- EXERCISE DETAILS
The entries below are to be printed again word for word.

[Page-level text extractions]
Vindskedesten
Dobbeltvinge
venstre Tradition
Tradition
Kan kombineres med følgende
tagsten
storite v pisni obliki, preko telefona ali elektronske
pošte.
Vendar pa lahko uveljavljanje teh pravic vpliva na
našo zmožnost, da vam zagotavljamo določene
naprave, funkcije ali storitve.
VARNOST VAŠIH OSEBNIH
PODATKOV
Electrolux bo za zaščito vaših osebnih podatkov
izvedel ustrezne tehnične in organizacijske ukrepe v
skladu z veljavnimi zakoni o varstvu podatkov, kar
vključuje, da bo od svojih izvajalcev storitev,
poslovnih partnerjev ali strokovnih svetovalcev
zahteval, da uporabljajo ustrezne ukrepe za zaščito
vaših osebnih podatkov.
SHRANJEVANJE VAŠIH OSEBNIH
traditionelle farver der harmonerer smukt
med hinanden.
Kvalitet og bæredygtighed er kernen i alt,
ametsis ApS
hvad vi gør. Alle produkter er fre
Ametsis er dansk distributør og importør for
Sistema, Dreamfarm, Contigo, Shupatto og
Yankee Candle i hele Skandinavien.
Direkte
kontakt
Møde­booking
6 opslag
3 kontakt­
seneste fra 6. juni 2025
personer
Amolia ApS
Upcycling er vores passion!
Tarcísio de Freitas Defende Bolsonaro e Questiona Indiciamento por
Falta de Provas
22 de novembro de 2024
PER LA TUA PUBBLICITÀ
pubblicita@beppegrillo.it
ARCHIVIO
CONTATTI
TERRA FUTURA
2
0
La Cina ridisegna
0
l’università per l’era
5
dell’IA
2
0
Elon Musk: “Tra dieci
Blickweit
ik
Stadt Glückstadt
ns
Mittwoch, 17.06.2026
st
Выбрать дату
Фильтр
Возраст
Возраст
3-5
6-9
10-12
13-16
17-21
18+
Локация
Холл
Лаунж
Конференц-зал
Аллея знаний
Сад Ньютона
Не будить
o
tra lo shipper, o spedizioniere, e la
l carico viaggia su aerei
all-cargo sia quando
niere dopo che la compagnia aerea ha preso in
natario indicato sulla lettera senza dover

- THE ANSWER
Vindskedesten
Dobbeltvinge
venstre Tradition
Tradition
Kan kombineres med følgende
tagsten
storite v pisni obliki, preko telefona ali elektronske
pošte.
Vendar pa lahko uveljavljanje teh pravic vpliva na
našo zmožnost, da vam zagotavljamo določene
naprave, funkcije ali storitve.
VARNOST VAŠIH OSEBNIH
PODATKOV
Electrolux bo za zaščito vaših osebnih podatkov
izvedel ustrezne tehnične in organizacijske ukrepe v
skladu z veljavnimi zakoni o varstvu podatkov, kar
vključuje, da bo od svojih izvajalcev storitev,
poslovnih partnerjev ali strokovnih svetovalcev
zahteval, da uporabljajo ustrezne ukrepe za zaščito
vaših osebnih podatkov.
SHRANJEVANJE VAŠIH OSEBNIH
traditionelle farver der harmonerer smukt
med hinanden.
Kvalitet og bæredygtighed er kernen i alt,
ametsis ApS
hvad vi gør. Alle produkter er fre
Ametsis er dansk distributør og importør for
Sistema, Dreamfarm, Contigo, Shupatto og
Yankee Candle i hele Skandinavien.
Direkte
kontakt
Møde­booking
6 opslag
3 kontakt­
seneste fra 6. juni 2025
personer
Amolia ApS
Upcycling er vores passion!
Tarcísio de Freitas Defende Bolsonaro e Questiona Indiciamento por
Falta de Provas
22 de novembro de 2024
PER LA TUA PUBBLICITÀ
pubblicita@beppegrillo.it
ARCHIVIO
CONTATTI
TERRA FUTURA
2
0
La Cina ridisegna
0
l’università per l’era
5
dell’IA
2
0
Elon Musk: “Tra dieci
Blickweit
ik
Stadt Glückstadt
ns
Mittwoch, 17.06.2026
st
Выбрать дату
Фильтр
Возраст
Возраст
3-5
6-9
10-12
13-16
17-21
18+
Локация
Холл
Лаунж
Конференц-зал
Аллея знаний
Сад Ньютона
Не будить
o
tra lo shipper, o spedizioniere, e la
l carico viaggia su aerei
all-cargo sia quando
niere dopo che la compagnia aerea ha preso in
natario indicato sulla lettera senza dover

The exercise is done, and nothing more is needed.